Youtu-agent - Tencent open source efficient intelligent body framework
Youtu-agent is an open source framework for building and running autonomous intelligences from Tencent Youtu Labs. The framework performs well in WebWalkerQA and GAIA benchmarks, with an accuracy of 71.47% and 72.8% respectively.The framework...
HunyuanVideo-Foley - Tencent's Open Source Video Sound Generation Model
HunyuanVideo-Foley is an open source video sound generation model by the Tencent Mixed Yuan team that supports adding accurately matched sound effects to silent videos. The model is based on a large-scale dataset training , with a multimodal diffusion transformer architecture , combined with the characterization of the alignment loss function and audio VAE optimization techniques ...
PixVerse V5 - Self-developed AI video model launched by Aishi Technologies
PixVerse V5 is a big model of AI video generation launched by Aishi Technology. The model can generate high-quality video content based on user-input text descriptions or images, and supports multiple styles, such as anime, sci-fi, and national style.
Ask White 5 - All-in-One AI Model from Ask White
Ask White 5 is the flagship "All in One" model with a very high level of intelligence. The model has excellent performance in many assessments, such as the AA-Index composite assessment score of 64.7 and the STEM ability assessment score of 86, which is close to the world's leading GPT-5.

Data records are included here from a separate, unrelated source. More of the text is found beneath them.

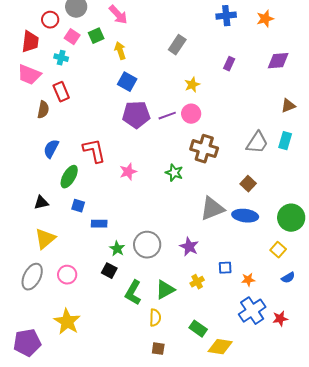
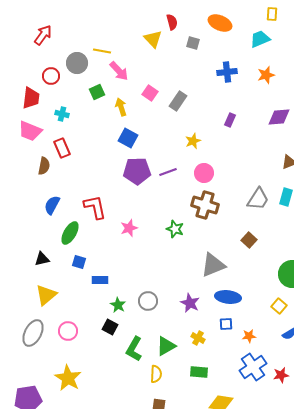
pink square: (72, 37) -> (150, 93), moved
pink circle: (191, 114) -> (204, 173), moved
blue ellipse: (245, 216) -> (228, 297), moved
gray circle: (147, 245) -> (148, 301), size x0.7
yellow cross: (197, 282) -> (198, 338), turned -32
green rectangle: (198, 329) -> (199, 372), moved, turned -30

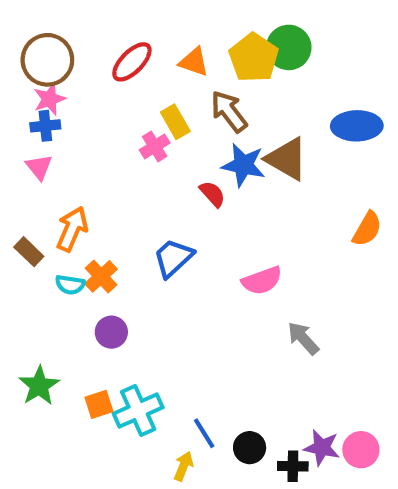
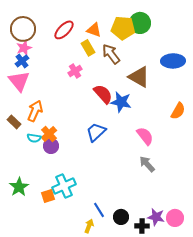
yellow pentagon: (254, 58) -> (123, 28), turned -30
yellow rectangle: (175, 122) -> (88, 48), moved
blue cross: (45, 126) -> (22, 61), turned -32
blue star: (243, 165) -> (121, 102), moved
pink triangle: (39, 167) -> (19, 81), size x1.6
red semicircle: (212, 194) -> (103, 94), size x1.5
blue trapezoid: (173, 258) -> (96, 132), moved
pink semicircle: (262, 281) -> (145, 136), moved, turned -108
purple circle: (111, 332) -> (51, 146), moved
cyan cross: (138, 410) -> (64, 186), moved

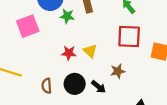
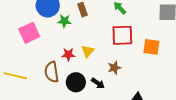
yellow triangle: (90, 51) -> (88, 51), turned 32
brown semicircle: (47, 86) -> (52, 72), moved, size x1.5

Gemini 2.5 Flash Image - The Most Powerful Image Generation and Editing Model from Google
Gemini 2.5 Flash Image (codename nano banana) is a state-of-the-art image generation and editing model from Google that maintains the consistency of characters across different scenes and supports precise image editing through natural language, such as blurring backgrounds and removing stains.
Wan2.2-S2V - Ali Tongyi open source audio-driven video generation model
Wan2.2-S2V is Ali Tongyi open source multimodal video generation model , only a static picture and a piece of audio , you can generate high-quality digital human video , and supports a variety of image types and frame .
Free Course on ChatGPT Tip Engineering for Developers by Ernest Ng
ChatGPT Tip Engineering for Developers is a joint DeepLearning.AI and OpenAI course designed for developers, featuring Isa Fulford, Andrew Ng to teach how to use Large Language Models (LLMs...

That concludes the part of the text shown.